Saturday, December 9, 2017

Regrets, I've Had a Few

No one gets to be my age without making some mistakes, having some regrets.  And yes, I have.

Mostly those mistakes were errors in judgement - how much I was actually capable of accomplishing.  Hanging onto something that wasn't working for too long.

Some of these errors wound up causing me grief, in one way or another.  No one enjoys making mistakes.  But we do.  It is how we deal with the results of our mistakes that make them valuable.  As in the "Well, I won't do that again" if nothing else.  But that is how we learn.  That is how we gain knowledge.  Even, at times, wisdom.

Some mistakes have much larger consequences than others.  Some carry more grief.  But there is always a lesson to be learned.

Students sometimes get so focused on the mistakes that they neglect to see the lesson.  My job as a teacher, I feel, is not to point out the mistakes but to help them come to see the lessons.

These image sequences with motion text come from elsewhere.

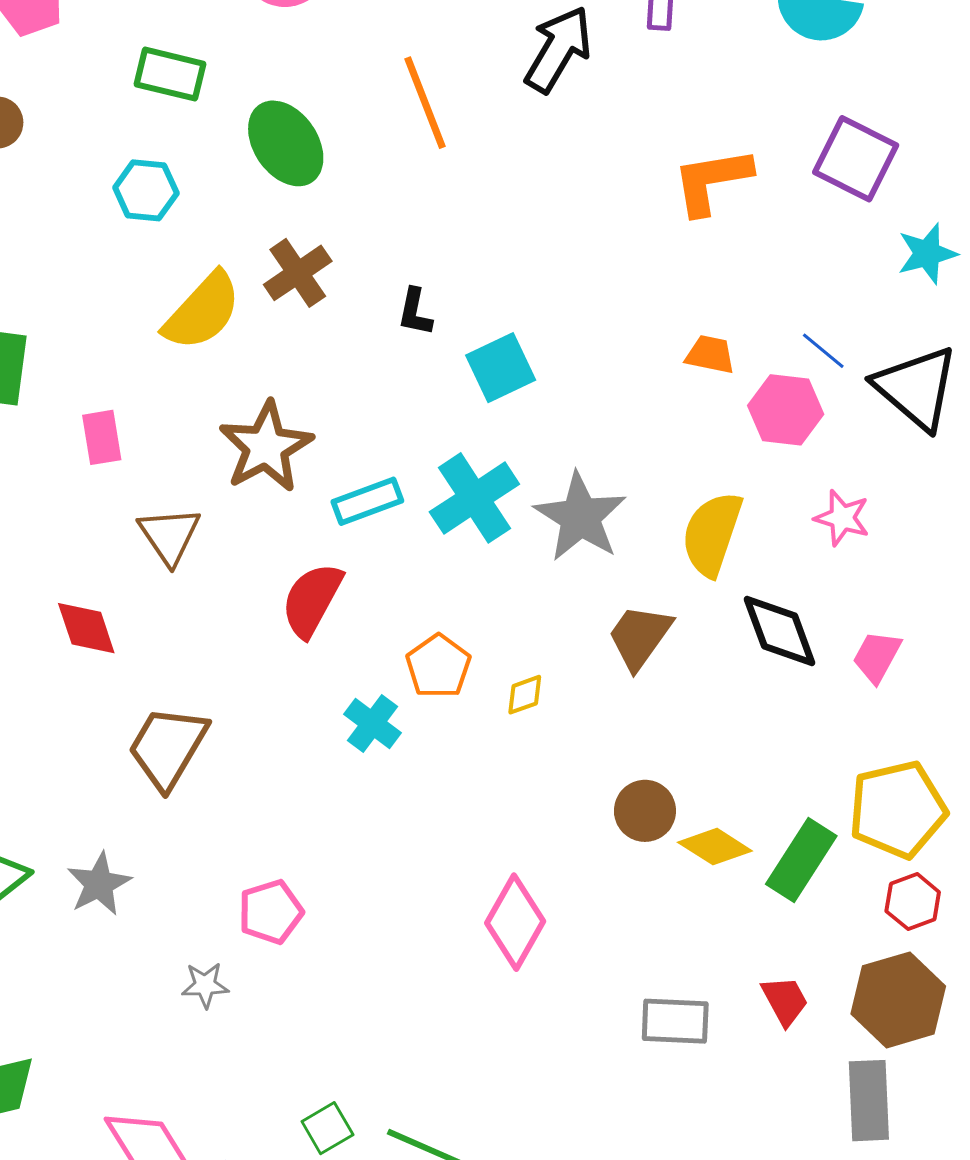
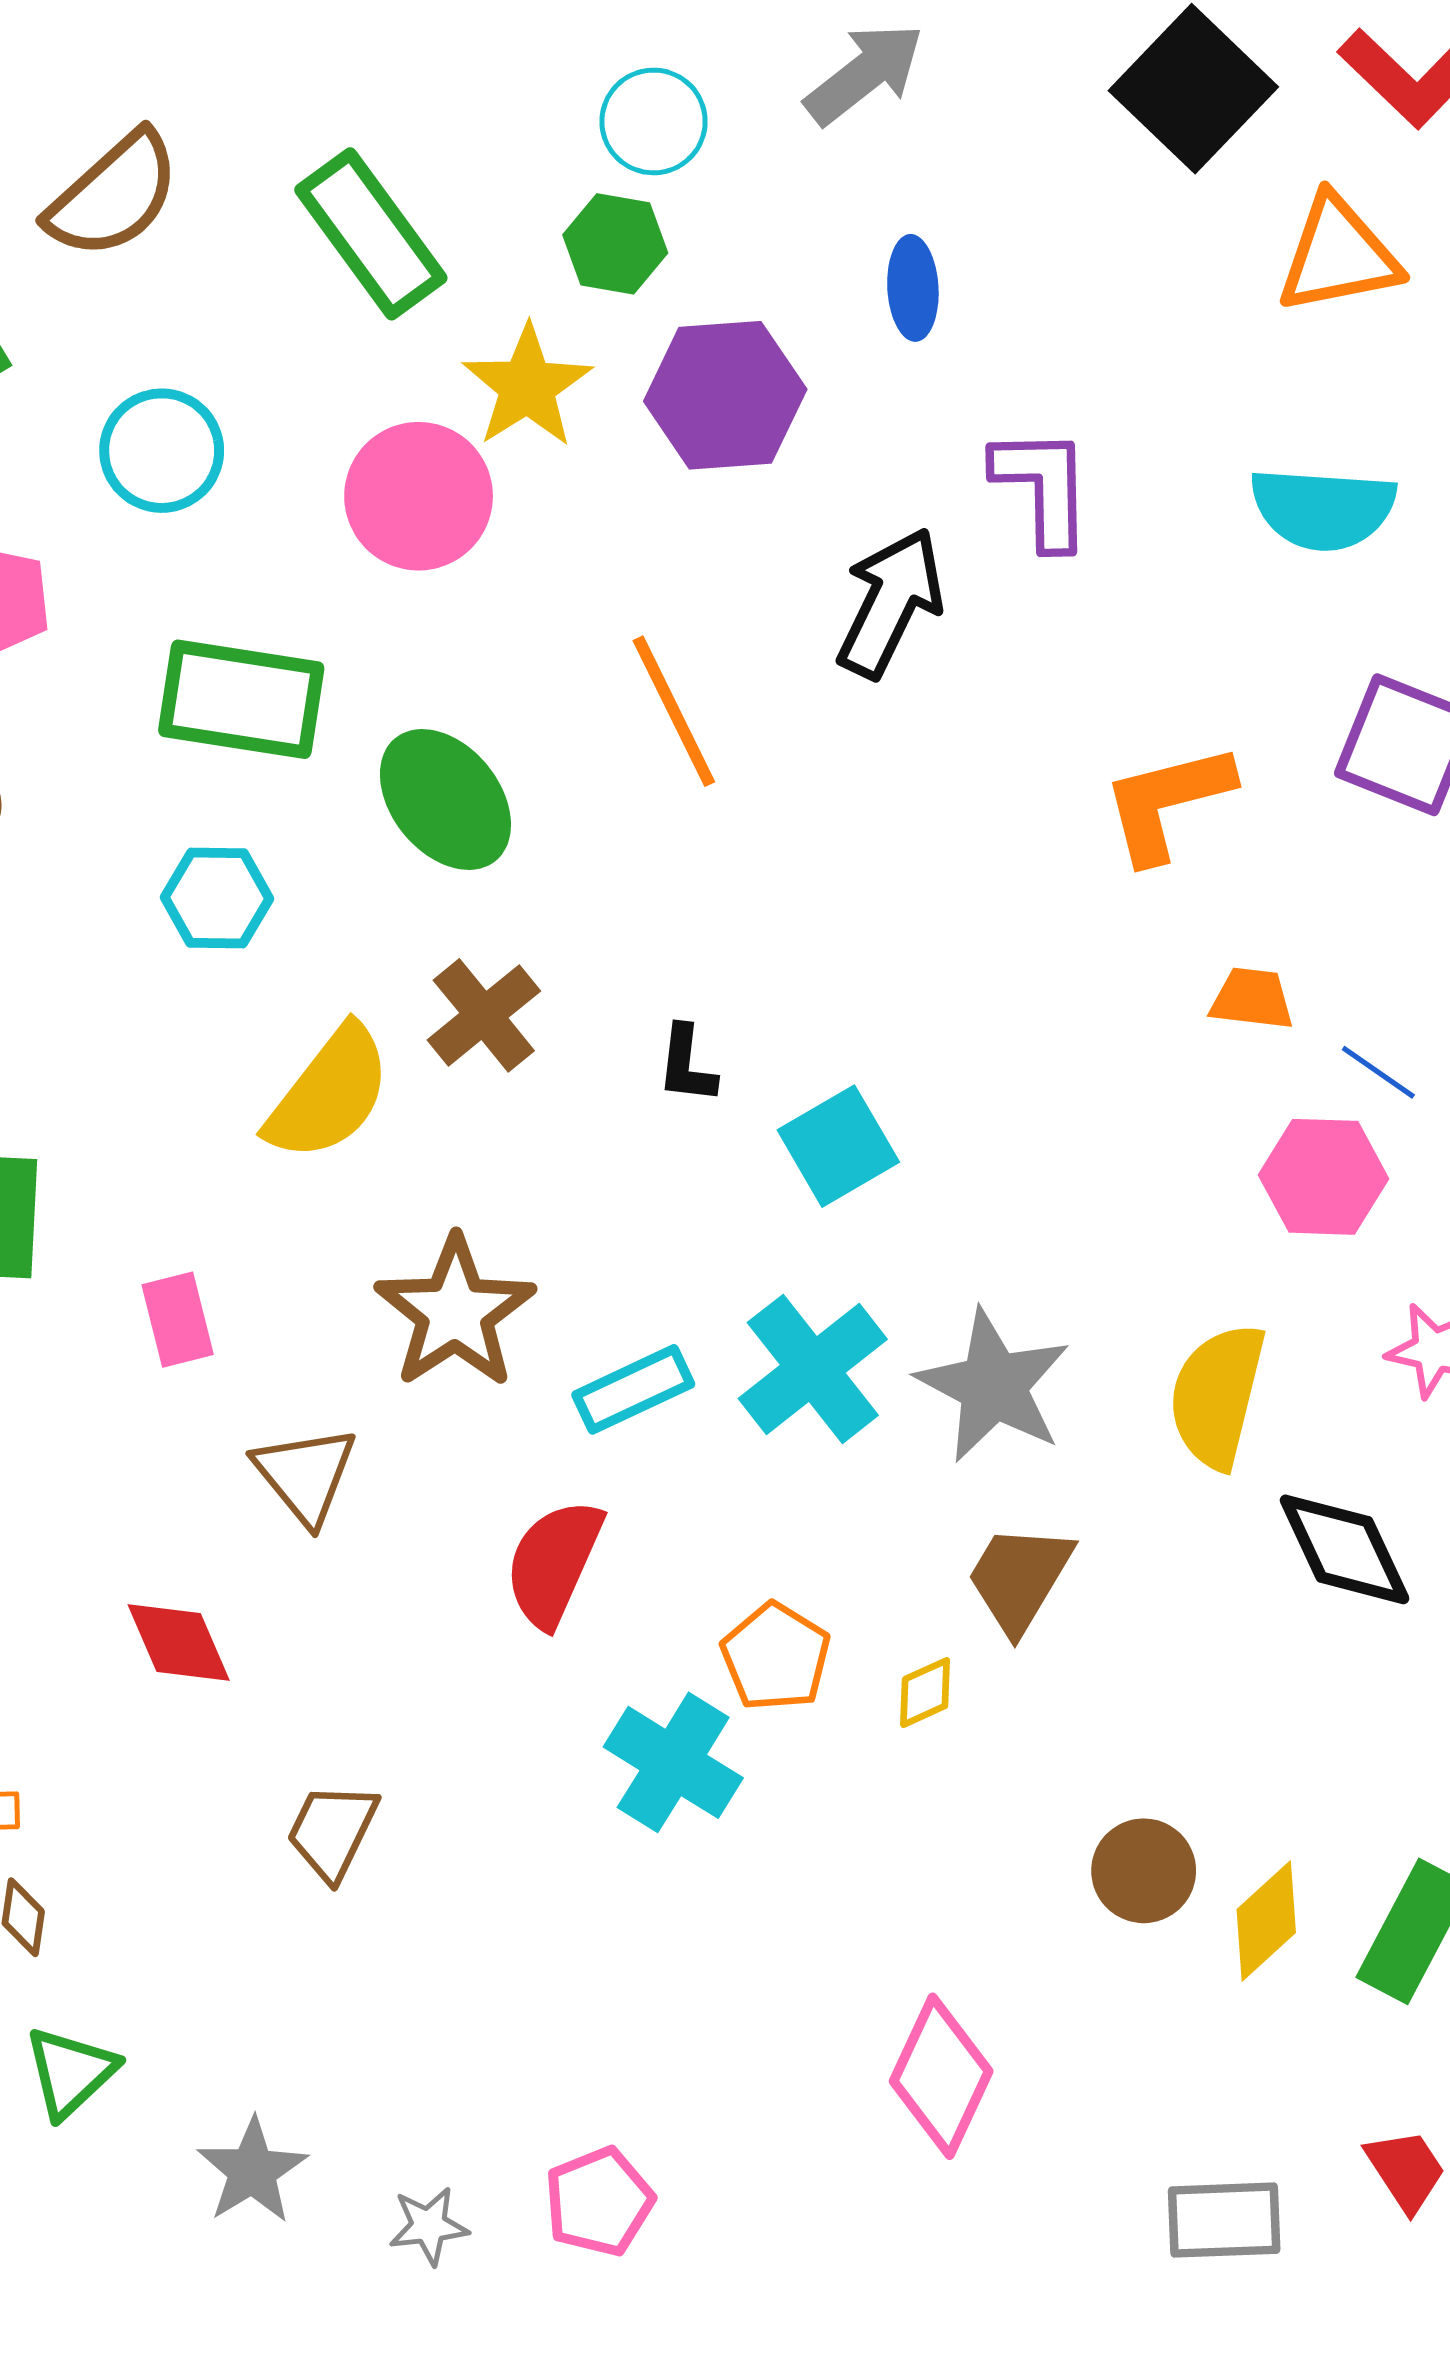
green rectangle: (170, 74) -> (241, 699), size x1.4
orange trapezoid: (710, 354) -> (1252, 999), moved
brown trapezoid: (640, 637) -> (1019, 1578), moved
cyan cross: (372, 723) -> (673, 1762), size x1.4
brown trapezoid: (168, 747) -> (332, 1831), size x0.7
yellow diamond: (715, 847) -> (1266, 1921), turned -70
gray star: (99, 884) -> (252, 2171), moved
pink pentagon: (271, 912) -> (599, 2202), moved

Teaching a workshop is a great deal different than teaching the Olds master weaving program.  The goal is different.  Teaching a workshop is an encapsulated very focused look at a particular aspect of weaving (usually).  The Olds program is meant to help students see the lesson.  Mistakes will be made.  Disappointments will happen.  Knowledge will increase if the student analyses what they have done so they learn from what they have done.  How has this warp not met expectations?  What needs to change to make it align more with the intent?

Rose bushes with beautiful white blossoms also have thorns.  When we stop to smell the roses, we need to appreciate the blossoms and avoid the thorns.  And we need to get past our regrets, our mistakes.  Absorb the lesson.

As one of my mentors would say - if you aren't making mistakes, you aren't learning anything new.


Peg Cherre said...

Opportunities for learning abound; we often fail to see them as such and take advantage of the insight we could gain. Thanks for reminding me/us.

Laurie said...

I was taught that experience is recognizing the same mistake each time you make it.